(Items listed in a dataset)
□ □ □ □ □

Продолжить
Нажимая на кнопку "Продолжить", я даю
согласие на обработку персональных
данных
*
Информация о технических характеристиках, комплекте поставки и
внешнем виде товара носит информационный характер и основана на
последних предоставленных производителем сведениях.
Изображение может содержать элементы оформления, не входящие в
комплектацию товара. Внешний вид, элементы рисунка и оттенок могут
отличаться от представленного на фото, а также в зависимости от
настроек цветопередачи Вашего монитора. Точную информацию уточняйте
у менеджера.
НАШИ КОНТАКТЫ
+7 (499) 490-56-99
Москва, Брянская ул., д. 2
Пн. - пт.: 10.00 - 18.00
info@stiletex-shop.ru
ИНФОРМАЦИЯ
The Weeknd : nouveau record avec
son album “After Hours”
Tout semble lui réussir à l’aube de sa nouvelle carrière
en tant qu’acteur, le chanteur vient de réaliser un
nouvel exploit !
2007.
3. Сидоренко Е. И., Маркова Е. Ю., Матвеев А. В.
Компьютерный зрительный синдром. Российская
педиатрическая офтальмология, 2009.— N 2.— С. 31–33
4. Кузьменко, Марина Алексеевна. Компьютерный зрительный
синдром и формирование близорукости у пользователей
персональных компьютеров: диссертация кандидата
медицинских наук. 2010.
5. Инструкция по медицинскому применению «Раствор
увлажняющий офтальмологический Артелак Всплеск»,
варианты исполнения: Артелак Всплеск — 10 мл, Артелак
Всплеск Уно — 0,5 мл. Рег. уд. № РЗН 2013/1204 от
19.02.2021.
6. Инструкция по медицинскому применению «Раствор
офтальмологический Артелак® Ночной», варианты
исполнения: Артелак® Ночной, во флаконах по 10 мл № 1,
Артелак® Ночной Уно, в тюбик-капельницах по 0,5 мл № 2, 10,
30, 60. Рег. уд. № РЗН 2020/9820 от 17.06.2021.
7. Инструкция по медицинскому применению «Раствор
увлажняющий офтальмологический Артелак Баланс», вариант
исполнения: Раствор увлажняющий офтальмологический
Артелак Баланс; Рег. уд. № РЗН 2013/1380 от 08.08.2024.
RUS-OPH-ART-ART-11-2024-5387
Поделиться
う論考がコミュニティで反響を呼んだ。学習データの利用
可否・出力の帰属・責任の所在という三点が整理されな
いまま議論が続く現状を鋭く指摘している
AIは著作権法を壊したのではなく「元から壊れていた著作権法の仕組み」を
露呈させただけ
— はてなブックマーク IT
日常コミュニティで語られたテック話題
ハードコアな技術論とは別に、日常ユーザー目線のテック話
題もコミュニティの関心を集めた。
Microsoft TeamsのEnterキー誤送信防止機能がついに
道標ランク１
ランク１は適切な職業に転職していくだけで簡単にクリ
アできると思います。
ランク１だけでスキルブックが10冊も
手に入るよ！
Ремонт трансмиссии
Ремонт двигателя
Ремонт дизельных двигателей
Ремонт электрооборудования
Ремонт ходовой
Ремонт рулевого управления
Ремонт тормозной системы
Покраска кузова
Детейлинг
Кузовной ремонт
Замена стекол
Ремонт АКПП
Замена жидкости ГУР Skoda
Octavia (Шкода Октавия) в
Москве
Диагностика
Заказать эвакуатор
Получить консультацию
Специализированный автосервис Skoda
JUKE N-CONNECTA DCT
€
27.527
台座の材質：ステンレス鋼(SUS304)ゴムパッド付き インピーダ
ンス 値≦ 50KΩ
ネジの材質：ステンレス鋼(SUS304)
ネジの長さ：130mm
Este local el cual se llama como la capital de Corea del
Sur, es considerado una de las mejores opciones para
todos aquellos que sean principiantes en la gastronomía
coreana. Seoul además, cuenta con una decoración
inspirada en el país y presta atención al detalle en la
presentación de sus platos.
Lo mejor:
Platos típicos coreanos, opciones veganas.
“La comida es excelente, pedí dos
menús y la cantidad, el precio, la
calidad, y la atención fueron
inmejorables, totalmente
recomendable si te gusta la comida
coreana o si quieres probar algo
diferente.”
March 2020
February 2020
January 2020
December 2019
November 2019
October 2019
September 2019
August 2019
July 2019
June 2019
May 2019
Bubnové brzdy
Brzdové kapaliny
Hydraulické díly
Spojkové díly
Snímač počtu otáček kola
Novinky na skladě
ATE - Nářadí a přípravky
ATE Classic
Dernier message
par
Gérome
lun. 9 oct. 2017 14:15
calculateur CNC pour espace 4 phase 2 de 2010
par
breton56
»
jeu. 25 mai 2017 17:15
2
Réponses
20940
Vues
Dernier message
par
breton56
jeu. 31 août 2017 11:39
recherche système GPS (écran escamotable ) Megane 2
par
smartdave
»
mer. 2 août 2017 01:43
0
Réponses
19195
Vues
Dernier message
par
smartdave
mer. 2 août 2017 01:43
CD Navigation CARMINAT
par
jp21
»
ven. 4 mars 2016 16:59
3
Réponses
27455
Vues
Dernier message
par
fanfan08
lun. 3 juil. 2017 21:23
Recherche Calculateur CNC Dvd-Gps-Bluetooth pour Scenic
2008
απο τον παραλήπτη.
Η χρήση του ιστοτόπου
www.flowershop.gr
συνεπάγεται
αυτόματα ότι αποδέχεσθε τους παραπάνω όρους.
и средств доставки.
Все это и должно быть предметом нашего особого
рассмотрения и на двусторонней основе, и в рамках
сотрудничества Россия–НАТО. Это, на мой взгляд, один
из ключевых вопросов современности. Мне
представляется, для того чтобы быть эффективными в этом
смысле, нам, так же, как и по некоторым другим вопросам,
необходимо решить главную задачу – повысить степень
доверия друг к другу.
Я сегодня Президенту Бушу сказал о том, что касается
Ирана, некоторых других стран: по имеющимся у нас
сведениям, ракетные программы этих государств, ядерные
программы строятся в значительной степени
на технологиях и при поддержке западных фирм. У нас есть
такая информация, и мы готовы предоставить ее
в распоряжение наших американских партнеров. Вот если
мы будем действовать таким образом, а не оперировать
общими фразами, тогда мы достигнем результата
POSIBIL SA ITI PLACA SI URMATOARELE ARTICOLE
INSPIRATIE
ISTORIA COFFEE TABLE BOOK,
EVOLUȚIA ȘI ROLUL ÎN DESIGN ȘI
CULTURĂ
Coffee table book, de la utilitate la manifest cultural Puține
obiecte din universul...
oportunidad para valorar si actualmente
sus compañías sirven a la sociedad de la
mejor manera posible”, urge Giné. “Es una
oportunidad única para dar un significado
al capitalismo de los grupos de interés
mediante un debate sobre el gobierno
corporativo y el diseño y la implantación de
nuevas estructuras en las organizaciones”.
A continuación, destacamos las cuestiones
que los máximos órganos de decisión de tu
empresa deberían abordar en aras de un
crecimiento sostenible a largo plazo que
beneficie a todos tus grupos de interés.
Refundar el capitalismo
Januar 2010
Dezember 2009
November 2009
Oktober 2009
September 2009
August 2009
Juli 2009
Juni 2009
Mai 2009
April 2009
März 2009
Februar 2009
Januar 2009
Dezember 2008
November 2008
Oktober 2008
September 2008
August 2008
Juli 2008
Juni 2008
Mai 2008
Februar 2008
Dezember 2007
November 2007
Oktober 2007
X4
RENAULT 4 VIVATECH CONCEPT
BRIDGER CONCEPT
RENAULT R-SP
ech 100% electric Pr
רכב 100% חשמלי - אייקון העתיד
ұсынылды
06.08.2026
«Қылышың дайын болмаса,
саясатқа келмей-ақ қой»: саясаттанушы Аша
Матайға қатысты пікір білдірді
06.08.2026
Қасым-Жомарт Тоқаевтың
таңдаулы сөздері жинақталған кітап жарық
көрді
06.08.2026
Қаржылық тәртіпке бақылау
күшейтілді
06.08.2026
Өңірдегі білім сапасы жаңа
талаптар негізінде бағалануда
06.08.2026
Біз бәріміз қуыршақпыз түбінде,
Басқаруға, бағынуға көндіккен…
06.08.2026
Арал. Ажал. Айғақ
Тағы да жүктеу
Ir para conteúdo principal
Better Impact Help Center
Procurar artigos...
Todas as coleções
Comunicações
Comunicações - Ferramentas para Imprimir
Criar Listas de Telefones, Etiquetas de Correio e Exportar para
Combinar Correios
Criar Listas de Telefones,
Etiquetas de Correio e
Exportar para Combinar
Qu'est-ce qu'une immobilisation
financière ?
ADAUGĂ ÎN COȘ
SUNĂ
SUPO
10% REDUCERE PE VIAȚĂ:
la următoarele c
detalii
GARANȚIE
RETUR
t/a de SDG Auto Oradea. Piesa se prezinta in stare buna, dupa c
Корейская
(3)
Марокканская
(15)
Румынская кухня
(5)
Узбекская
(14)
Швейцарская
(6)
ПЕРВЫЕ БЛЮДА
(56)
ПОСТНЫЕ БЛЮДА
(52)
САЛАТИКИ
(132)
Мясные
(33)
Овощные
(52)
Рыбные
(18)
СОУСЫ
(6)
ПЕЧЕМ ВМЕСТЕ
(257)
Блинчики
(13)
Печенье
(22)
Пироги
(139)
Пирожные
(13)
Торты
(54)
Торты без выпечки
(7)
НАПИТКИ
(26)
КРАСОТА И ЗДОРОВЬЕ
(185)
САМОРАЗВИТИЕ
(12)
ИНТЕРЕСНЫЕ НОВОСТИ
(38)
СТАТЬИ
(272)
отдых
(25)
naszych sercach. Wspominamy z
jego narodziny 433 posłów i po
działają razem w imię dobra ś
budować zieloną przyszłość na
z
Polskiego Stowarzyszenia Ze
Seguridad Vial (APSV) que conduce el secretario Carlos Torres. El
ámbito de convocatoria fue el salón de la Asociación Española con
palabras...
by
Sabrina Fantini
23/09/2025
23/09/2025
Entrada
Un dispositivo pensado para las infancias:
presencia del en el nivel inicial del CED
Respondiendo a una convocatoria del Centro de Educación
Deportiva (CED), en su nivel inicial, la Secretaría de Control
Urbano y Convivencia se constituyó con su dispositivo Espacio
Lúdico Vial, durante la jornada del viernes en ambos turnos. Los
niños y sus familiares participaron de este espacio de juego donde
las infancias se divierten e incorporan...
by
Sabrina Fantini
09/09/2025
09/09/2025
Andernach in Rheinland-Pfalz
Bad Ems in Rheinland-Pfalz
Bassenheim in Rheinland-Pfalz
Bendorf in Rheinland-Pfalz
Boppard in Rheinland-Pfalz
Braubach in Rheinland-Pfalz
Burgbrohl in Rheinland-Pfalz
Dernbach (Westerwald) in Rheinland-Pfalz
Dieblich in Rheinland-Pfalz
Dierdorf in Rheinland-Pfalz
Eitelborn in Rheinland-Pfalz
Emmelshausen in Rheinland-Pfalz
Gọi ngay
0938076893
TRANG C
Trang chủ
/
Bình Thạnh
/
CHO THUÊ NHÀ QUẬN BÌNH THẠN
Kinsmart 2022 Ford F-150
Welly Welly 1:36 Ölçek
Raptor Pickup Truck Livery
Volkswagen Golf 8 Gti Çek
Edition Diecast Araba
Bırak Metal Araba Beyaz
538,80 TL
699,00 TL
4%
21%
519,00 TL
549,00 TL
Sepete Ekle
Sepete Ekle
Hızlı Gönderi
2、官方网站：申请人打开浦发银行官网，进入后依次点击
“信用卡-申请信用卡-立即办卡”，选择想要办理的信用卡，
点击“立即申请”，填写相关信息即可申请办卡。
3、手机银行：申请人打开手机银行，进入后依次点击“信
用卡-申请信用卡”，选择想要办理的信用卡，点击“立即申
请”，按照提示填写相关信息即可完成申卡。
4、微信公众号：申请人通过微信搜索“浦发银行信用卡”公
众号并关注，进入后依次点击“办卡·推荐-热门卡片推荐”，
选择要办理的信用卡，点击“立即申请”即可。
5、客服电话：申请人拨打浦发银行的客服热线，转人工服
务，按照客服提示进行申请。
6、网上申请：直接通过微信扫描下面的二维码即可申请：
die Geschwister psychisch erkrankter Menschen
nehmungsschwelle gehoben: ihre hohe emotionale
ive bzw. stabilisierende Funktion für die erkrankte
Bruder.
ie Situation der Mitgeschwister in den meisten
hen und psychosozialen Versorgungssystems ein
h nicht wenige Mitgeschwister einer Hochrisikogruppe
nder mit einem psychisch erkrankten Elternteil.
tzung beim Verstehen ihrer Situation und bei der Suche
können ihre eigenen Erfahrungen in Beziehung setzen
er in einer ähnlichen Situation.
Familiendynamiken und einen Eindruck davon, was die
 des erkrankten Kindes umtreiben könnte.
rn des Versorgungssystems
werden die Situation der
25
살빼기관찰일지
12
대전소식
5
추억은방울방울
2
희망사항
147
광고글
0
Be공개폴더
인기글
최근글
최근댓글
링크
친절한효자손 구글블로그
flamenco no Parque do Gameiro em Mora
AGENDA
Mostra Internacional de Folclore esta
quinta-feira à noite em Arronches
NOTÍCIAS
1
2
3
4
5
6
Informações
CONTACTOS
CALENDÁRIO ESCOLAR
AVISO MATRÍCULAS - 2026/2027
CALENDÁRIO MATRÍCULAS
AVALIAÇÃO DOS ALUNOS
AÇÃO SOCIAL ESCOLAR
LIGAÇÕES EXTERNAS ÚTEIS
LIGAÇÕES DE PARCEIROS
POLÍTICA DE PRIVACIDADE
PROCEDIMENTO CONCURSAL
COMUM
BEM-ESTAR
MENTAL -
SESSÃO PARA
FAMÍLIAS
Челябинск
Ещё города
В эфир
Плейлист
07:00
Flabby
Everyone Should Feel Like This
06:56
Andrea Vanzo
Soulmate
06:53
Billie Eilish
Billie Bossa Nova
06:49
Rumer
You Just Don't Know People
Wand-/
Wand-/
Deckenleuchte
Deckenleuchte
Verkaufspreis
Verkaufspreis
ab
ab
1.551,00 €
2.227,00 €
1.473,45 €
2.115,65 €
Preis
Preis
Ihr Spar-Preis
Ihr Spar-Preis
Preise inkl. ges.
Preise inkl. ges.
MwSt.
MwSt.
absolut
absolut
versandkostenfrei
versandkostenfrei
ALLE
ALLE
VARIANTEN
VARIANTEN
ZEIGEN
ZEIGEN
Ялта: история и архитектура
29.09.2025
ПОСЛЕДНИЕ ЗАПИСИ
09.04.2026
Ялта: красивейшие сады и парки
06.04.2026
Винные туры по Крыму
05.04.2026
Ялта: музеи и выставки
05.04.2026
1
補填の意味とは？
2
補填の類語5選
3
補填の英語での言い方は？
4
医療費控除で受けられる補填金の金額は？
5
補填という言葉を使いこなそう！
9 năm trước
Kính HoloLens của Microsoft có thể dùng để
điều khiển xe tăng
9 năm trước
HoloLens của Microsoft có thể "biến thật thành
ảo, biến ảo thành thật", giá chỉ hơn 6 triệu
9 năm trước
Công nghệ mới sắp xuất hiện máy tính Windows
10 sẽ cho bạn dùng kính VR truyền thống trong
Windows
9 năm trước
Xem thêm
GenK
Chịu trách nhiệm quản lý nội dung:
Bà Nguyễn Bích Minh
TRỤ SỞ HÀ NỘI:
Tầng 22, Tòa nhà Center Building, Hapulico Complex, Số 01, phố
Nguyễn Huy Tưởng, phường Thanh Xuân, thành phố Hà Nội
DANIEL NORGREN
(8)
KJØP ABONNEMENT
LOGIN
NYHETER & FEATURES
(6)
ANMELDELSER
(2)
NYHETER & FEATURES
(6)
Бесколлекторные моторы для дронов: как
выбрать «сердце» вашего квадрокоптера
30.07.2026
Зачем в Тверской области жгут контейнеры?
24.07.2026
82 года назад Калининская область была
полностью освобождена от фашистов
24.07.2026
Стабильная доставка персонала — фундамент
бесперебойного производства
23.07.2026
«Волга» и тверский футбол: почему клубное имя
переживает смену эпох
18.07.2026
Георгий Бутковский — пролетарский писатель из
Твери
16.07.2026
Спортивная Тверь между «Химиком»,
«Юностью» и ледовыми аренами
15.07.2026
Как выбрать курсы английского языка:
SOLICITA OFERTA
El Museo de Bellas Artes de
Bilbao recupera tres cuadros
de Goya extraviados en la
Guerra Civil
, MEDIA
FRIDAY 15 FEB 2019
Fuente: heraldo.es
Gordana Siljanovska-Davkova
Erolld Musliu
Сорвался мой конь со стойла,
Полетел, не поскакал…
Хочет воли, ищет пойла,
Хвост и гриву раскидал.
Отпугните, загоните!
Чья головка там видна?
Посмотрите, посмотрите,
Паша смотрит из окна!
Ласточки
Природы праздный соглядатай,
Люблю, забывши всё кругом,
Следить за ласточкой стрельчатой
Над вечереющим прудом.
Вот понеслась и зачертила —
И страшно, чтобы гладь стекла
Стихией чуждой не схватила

□ □ □ □ □

_About this task_
Look back at the data above. Transcribe exactly the lines starting at the line that contains "financière ?" and ending at the line that contains "Lúdico Vial, durante".

_Answer section_
financière ?
ADAUGĂ ÎN COȘ
SUNĂ
SUPO
10% REDUCERE PE VIAȚĂ:
la următoarele c
detalii
GARANȚIE
RETUR
t/a de SDG Auto Oradea. Piesa se prezinta in stare buna, dupa c
Корейская
(3)
Марокканская
(15)
Румынская кухня
(5)
Узбекская
(14)
Швейцарская
(6)
ПЕРВЫЕ БЛЮДА
(56)
ПОСТНЫЕ БЛЮДА
(52)
САЛАТИКИ
(132)
Мясные
(33)
Овощные
(52)
Рыбные
(18)
СОУСЫ
(6)
ПЕЧЕМ ВМЕСТЕ
(257)
Блинчики
(13)
Печенье
(22)
Пироги
(139)
Пирожные
(13)
Торты
(54)
Торты без выпечки
(7)
НАПИТКИ
(26)
КРАСОТА И ЗДОРОВЬЕ
(185)
САМОРАЗВИТИЕ
(12)
ИНТЕРЕСНЫЕ НОВОСТИ
(38)
СТАТЬИ
(272)
отдых
(25)
naszych sercach. Wspominamy z
jego narodziny 433 posłów i po
działają razem w imię dobra ś
budować zieloną przyszłość na
z
Polskiego Stowarzyszenia Ze
Seguridad Vial (APSV) que conduce el secretario Carlos Torres. El
ámbito de convocatoria fue el salón de la Asociación Española con
palabras...
by
Sabrina Fantini
23/09/2025
23/09/2025
Entrada
Un dispositivo pensado para las infancias:
presencia del en el nivel inicial del CED
Respondiendo a una convocatoria del Centro de Educación
Deportiva (CED), en su nivel inicial, la Secretaría de Control
Urbano y Convivencia se constituyó con su dispositivo Espacio
Lúdico Vial, durante la jornada del viernes en ambos turnos. Los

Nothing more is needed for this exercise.